Segundo Koselleck, entre o “espaço de experiência” e o “horizonte de expectativas” é sempre estabelecida uma tensão, que é própria da elaboração do conhecimento histórico e mesmo das diversas leituras sobre o fenômeno da temporalidade que vão surgindo em cada época, as quais lhes são oferecidos no momento atualmente vivenciado. Tanto a experiência como a expectativa são apresentadas por Koselleck como duas categorias para uso da Teoria da História, que entrelaçam passado e futuro (KOSELLECK, 2006, p. 308). Dessa maneira o passado, o presente e o futuro podem se alterarem, contraírem ou se expandirem conforme cada época ou sociedade, podendo modificar ou resinificar a maneira como são sentidas e pensadas.
Segundo David Lowenthal (1998) nós conhecemos o passado porque ele nos cerca, ou seja, lembramo-nos das coisas, lemos e ouvimos histórias e crônicas e vivemos entre relíquias de épocas anteriores. Toda consciência atual se funda em atitudes e percepções do passado, pois reconhecemos uma pessoa, uma árvore, uma tarefa, etc., porque já vimos ou já experimentamos. (LOWENTHAL, 1998, p. 64). Para o autor, “somos a qualquer momento a soma de todos os nossos momentos” (LOWENTHAL, 1998, p.64), afirma, ainda, que o passado nunca está morto uma vez que ele existe ininterruptamente na memória de pensadores e de homens imaginativos.

De fato ele [o passado] existe na memória de todos nós. Consequentemente tomamos conhecimento não somente de nossas ações e pensamentos anteriores, como também daqueles de outrem, seja por testemunho direto ou de terceiros.
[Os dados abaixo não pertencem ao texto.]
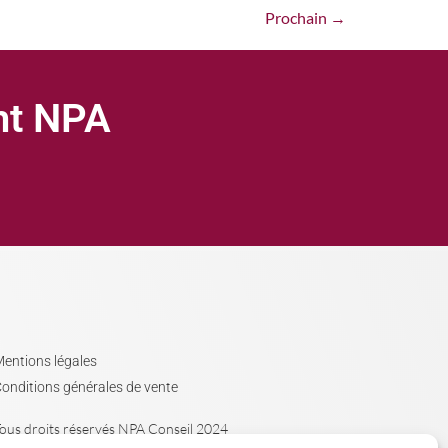
Prochain
→
ght NPA
entions légales
onditions générales de vente
ous droits réservés NPA Conseil 2024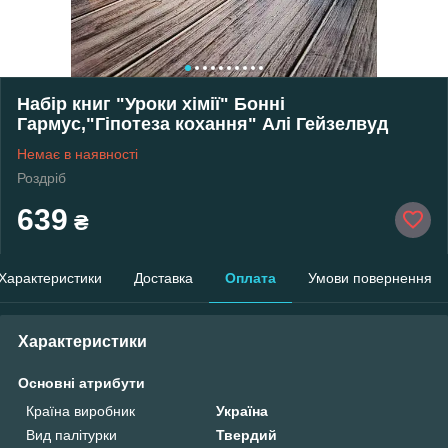
Набір книг "Уроки хімії" Бонні
Гармус,"Гіпотеза кохання" Алі Гейзелвуд
Немає в наявності
Роздріб
639
₴
Характеристики
Доставка
Оплата
Умови повернення
Характеристики
Основні атрибути
Країна виробник
Україна
Вид палітурки
Твердий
Até sinais de experiência excessivamente remota podem se tornar conscientes. (LOWENTHAL, 1998, p. 65)

Para Kosellek (2006) o tempo não é algo natural e evidente, mas sim uma construção cultural que “em cada época, determina um modo específico de relacionamento entre o já conhecido e experimentado como passado e as possibilidades que se lançam ao futuro como horizonte de expectativa”. (KOSELLEK, 2006, p. 09) O autor nos deixa claro que a experiência pertence ao passado o qual se materializa ou se concretiza no presente, de diversas maneiras, seja pela memória, pelos vestígios, pelas fontes históricas ou até mesmo pelas permanências sentidas e percebidas no seio da vida cotidiana. Segundo esse autor

A experiência é o passado atual, aquele no qual acontecimentos foram ‘incorporados e podem ser lembrados. Na experiência se fundem tanto a elaboração racional quanto as formas inconscientes de comportamento, que não estão mais, que não precisam estar mais presentes no conhecimento. Além disso, na experiência de cada um, transmitida por gerações e instituições, sempre está contida e é preservada uma experiência alheia. Neste sentido, também a história é desde sempre concebida como conhecimento de experiências alheias” (KOSELLECK, 2006, p. 309-310).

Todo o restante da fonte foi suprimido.